El TACEC ha protagonizado un resurgimiento durante esta temporada, manteniendo frecuente actividad y propuestas de avanzada que llevaron muchísimo público, y un público diferente al habitual, al Teatro Argentino.
“Es algo milagroso que exista un espacio como el TACEC en un contexto de recesión y dificultades económicas, que se apuesta a una propuesta artística de esta envergadura, que implica una producción de diez músicos, una película a ser proyectada en la ópera, cantantes, actores, todo un trabajo con la escenografía”, afirma Menacho.
Y agrega: “Es un espacio que ha traído a la Ciudad muchas propuestas que estaban en Buenos Aires, y que permite cruces en el caso de la música con otras disciplinas: yo fui formado en Bellas Artes, donde en muchos casos se enseña que la carrera del compositor es solitaria y que la obra de cámara concluye en la partitura. Pero acá el compositor es parte de un gran colectivo, algo que genera una manera de pensar la música diferente, es un elemento más que entra en juego con actores, cantantes, directores...”

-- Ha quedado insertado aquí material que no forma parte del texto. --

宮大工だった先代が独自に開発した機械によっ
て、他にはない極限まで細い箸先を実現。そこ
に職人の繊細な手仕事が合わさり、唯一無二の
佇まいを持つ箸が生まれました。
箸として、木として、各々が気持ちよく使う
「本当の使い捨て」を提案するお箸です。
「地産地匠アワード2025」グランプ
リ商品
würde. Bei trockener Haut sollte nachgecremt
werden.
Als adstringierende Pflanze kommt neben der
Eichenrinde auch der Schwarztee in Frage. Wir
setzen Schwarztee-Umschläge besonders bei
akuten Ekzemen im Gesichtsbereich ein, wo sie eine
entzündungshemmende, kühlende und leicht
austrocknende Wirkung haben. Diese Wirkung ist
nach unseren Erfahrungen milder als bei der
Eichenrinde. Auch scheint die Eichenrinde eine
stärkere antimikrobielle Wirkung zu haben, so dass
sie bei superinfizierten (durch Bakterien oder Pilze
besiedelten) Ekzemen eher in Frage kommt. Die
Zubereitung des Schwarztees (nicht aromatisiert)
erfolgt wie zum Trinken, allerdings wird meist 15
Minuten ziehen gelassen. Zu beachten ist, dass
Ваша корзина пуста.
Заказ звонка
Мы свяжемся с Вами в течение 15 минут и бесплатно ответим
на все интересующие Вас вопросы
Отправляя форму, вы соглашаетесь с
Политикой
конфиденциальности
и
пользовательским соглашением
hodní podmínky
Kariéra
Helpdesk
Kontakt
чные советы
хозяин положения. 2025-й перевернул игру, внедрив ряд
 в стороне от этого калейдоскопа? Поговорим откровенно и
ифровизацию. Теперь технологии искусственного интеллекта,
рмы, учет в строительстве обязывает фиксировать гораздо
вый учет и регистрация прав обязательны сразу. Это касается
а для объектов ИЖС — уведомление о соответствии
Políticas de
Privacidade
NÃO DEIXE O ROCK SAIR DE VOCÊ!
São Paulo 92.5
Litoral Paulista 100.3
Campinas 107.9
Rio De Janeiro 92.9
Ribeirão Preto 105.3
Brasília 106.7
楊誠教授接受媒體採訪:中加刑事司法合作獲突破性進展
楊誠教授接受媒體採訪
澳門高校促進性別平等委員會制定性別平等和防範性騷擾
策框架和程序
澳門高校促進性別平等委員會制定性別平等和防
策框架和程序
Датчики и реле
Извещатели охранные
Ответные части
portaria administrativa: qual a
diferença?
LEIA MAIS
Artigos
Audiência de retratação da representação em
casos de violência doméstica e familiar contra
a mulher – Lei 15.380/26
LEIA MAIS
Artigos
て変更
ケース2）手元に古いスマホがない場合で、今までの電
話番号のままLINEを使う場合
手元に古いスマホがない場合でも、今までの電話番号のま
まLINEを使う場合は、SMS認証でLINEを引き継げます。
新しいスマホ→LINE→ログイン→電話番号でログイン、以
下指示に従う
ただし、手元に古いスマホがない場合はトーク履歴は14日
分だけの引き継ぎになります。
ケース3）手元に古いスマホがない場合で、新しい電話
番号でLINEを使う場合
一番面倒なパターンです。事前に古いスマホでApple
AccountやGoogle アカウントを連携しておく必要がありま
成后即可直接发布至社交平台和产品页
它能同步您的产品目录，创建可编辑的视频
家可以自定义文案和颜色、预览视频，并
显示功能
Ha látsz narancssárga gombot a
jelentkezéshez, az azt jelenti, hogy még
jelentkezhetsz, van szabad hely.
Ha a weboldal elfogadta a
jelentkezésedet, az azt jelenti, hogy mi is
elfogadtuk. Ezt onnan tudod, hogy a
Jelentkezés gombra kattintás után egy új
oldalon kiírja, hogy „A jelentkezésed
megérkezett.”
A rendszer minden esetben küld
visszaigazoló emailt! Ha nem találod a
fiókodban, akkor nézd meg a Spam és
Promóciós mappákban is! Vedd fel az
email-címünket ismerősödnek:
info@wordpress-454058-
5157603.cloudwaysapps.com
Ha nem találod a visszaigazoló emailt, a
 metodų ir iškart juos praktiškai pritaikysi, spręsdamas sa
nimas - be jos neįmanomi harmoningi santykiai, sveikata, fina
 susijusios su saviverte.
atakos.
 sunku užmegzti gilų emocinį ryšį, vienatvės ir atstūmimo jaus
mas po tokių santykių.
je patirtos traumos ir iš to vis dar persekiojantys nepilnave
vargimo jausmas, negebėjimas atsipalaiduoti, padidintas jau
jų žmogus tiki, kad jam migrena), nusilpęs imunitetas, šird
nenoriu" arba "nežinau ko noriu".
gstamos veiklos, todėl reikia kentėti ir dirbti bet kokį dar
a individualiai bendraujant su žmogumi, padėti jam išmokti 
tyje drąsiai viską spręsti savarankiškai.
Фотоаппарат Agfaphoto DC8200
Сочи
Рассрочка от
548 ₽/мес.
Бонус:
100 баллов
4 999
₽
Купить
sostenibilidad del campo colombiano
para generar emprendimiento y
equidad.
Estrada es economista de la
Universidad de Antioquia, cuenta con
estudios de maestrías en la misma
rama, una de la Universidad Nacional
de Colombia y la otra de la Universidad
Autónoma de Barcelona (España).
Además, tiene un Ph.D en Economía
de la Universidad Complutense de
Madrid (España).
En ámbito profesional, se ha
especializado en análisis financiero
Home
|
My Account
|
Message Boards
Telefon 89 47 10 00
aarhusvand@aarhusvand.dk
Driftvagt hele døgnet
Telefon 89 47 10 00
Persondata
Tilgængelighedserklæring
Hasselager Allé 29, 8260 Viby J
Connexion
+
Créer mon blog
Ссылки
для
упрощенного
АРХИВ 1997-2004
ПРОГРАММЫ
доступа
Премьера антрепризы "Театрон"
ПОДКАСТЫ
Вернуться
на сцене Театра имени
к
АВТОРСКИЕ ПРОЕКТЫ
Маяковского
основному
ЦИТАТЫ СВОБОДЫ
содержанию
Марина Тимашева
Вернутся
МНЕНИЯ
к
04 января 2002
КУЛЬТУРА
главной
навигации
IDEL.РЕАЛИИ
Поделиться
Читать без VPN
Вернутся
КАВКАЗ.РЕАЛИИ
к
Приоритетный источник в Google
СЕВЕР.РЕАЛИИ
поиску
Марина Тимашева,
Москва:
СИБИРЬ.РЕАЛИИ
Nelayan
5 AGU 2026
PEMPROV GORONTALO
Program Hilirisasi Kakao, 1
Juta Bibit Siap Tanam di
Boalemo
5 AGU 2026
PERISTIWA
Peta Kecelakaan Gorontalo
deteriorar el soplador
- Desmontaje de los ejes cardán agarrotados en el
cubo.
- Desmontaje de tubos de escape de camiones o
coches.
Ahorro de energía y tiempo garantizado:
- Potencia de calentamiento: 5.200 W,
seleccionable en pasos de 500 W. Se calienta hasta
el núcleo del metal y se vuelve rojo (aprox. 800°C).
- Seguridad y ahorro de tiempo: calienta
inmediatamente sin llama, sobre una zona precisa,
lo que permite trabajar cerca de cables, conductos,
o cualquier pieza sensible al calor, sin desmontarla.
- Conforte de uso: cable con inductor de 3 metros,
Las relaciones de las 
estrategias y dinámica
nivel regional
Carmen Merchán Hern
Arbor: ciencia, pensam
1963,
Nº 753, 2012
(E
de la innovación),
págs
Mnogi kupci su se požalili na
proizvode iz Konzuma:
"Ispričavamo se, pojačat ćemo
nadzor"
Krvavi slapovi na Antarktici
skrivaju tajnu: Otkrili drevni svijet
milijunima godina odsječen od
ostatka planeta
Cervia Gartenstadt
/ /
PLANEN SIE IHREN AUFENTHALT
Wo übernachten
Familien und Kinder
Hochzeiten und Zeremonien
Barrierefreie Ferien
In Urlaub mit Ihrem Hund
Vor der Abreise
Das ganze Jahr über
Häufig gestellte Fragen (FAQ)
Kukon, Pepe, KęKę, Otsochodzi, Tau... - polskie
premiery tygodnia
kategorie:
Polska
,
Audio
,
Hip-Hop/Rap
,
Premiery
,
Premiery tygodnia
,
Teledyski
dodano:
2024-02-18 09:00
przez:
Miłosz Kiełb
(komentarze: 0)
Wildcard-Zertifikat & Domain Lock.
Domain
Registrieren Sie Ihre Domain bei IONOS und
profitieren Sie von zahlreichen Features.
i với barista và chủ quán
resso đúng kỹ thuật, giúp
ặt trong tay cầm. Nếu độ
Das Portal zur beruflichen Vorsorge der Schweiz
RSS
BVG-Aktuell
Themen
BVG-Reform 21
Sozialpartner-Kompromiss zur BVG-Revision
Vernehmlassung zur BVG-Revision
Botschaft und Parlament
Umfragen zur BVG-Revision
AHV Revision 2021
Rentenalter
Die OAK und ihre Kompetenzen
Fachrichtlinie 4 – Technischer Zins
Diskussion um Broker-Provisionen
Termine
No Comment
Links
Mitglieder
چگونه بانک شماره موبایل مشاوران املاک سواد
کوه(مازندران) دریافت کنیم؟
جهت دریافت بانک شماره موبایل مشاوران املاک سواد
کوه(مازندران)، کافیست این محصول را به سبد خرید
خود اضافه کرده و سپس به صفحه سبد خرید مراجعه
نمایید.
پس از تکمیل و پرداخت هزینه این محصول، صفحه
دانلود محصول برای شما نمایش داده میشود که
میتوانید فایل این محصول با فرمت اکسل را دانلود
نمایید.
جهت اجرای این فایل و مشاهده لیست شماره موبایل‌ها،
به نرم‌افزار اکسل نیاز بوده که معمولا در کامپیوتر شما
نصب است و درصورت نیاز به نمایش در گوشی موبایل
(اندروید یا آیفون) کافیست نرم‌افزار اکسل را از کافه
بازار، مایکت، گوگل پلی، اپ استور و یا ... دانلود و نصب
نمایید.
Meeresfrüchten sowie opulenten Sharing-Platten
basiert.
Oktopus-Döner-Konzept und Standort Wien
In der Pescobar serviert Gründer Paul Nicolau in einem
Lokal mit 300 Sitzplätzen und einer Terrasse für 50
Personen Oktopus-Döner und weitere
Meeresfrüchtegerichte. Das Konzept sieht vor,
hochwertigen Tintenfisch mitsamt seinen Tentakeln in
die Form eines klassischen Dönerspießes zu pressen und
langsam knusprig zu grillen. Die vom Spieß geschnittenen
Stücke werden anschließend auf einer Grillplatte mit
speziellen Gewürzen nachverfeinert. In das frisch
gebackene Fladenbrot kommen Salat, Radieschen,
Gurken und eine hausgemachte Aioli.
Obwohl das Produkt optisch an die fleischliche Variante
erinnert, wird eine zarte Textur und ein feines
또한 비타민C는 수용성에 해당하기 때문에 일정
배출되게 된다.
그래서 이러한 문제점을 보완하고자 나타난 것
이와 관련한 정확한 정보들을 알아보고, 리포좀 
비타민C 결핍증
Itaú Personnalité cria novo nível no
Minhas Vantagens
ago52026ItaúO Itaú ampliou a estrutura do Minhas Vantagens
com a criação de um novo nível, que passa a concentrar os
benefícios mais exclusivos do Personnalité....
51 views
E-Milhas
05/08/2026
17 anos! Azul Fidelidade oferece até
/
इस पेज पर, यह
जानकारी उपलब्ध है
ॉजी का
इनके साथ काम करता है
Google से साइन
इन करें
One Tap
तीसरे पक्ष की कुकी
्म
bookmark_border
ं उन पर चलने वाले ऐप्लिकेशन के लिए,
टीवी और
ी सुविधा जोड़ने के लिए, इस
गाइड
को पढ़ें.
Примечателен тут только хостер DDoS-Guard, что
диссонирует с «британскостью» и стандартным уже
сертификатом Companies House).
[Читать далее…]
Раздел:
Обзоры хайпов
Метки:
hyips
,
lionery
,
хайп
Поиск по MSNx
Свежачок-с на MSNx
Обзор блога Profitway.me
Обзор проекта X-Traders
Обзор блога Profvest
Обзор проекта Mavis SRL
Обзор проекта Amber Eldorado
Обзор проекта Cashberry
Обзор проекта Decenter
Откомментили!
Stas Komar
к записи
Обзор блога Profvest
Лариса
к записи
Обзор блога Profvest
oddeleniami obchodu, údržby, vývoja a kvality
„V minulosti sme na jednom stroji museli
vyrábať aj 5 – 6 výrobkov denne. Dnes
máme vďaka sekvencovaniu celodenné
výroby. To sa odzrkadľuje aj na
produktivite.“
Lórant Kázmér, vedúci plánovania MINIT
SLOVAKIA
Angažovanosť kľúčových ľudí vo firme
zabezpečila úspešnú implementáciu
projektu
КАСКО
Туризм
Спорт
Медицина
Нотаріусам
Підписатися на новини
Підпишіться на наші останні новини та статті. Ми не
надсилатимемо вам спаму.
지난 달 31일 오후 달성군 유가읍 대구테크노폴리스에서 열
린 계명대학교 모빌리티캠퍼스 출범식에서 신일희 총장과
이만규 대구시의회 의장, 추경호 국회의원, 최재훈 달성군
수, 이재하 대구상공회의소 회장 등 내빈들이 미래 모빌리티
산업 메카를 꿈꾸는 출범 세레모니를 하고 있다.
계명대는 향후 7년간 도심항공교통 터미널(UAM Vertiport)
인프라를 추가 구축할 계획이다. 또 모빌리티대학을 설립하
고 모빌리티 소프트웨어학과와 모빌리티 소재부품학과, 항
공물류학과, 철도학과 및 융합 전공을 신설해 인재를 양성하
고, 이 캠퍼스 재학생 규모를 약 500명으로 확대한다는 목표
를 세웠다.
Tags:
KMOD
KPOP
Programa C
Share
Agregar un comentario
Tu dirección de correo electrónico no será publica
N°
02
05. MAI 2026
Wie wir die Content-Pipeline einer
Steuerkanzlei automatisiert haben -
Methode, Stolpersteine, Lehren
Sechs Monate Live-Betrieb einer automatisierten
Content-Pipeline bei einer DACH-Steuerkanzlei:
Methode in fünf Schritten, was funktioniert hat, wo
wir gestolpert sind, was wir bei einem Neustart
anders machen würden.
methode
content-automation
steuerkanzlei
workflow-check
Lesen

“Es importante que en la Ciudad exista un espacio de experimentación de este nivel, y que sea apoyado desde el Estado”, adhiere Catani, quien opina que “todo lo que es experimentación necesita hacerse un público: es bueno que el público y la crítica de La Plata tengan diálogo con esas expresiones contemporáneas, es la manera de abrir otro camino, de formar otro espectador y otras miradas”.
“Es algo que suele no hacerse en el marco de un teatro institucional. No está mal, está bien producir el teatro de repertorio, eso tiene su público. Pero es bueno que empiecen a circular estas otras expresiones”, dice la dramaturga platense, y Menacho concuerda: “Los públicos se forman, y se hacen a partir de la oferta cultural. Si yo siempre doy lo mismo, no hay conocimiento de otra cosa”.